EXTRACTED MATERIAL:
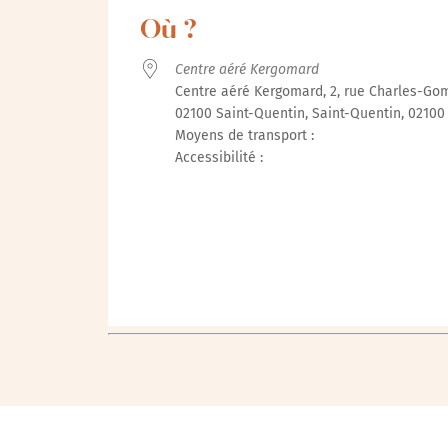
Où ?
Centre aéré Kergomard
Centre aéré Kergomard, 2, rue Charles-Gom
02100 Saint-Quentin, Saint-Quentin, 0210
Moyens de transport :
Accessibilité :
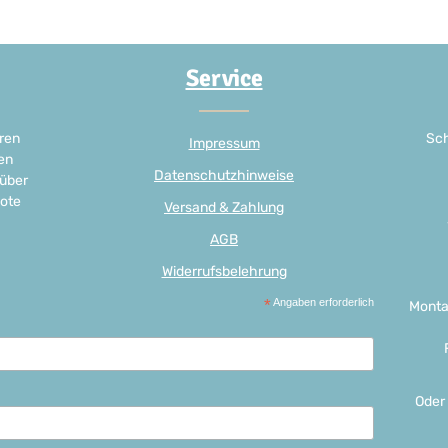
Service
ren
Sch
Impressum
en
Datenschutzhinweise
 über
ote
Versand & Zahlung
AGB
Widerrufsbelehrung
*
Angaben erforderlich
Monta
Oder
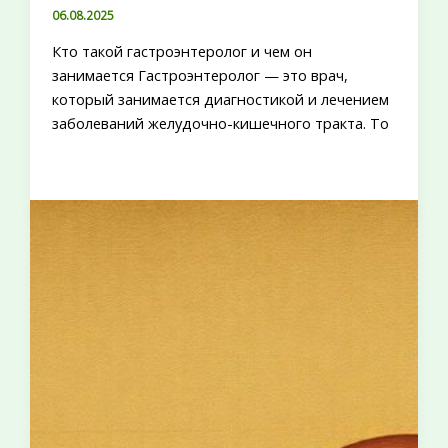
06.08.2025
Кто такой гастроэнтеролог и чем он
занимается Гастроэнтеролог — это врач,
который занимается диагностикой и лечением
заболеваний желудочно-кишечного тракта. То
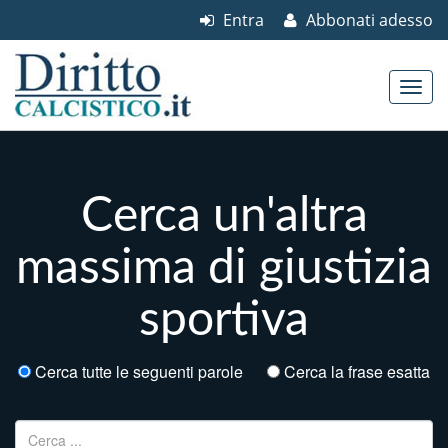
Entra
Abbonati adesso
Skip to content
Main menu
Cerca un'altra
massima di giustizia
sportiva
Cerca tutte le seguenti parole
Cerca la frase esatta
Ricerca per:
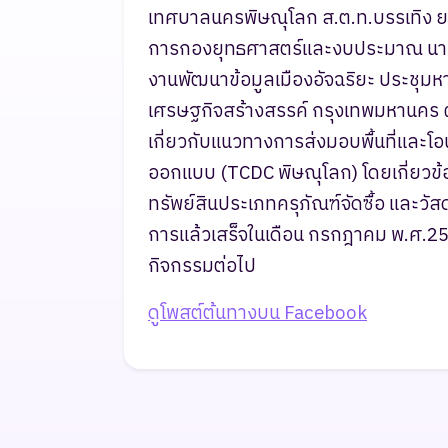
เทศบาลนครพิษณุโลก ส.ต.ท.บรรเทิง 
การกองยุทธศาสตร์และงบประมาณ นายสิ
งานพัฒนาข้อมูลเมืองอัจฉริยะ ประชุมห
เศรษฐกิจสร้างสรรค์ กรุงเทพมหานคร 
เกี่ยวกับแนวทางการส่งมอบพื้นที่และโ
ออกแบบ (TCDC พิษณุโลก) โดยเกี่ยว
ทรัพย์สินประเภทครุภัณฑ์จัดซื้อ และวัส
การแล้วเสร็จในเดือน กรกฎาคม พ.ศ.2
กิจกรรมต่อไป
ดูโพสต์ต้นทางบน Facebook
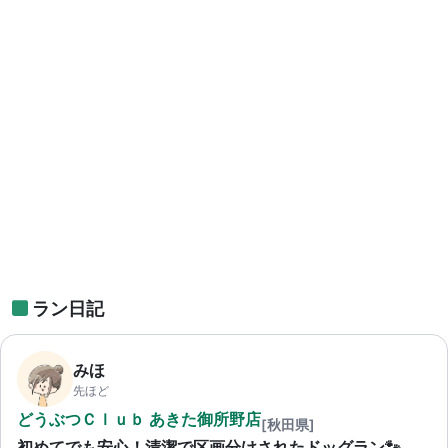
ラン日記
みほ
先ほど
どうぶつＣｌｕｂ あきた御所野店
[秋田県]
初めてでも安心！清潔で区画分けされたドッグラン🐾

PROBLEM REQUIREMENTS: Which lines in the listing above hold the word "Kergomard"? Show each of them.

TASK ANSWER:
Centre aéré Kergomard
Centre aéré Kergomard, 2, rue Charles-Gom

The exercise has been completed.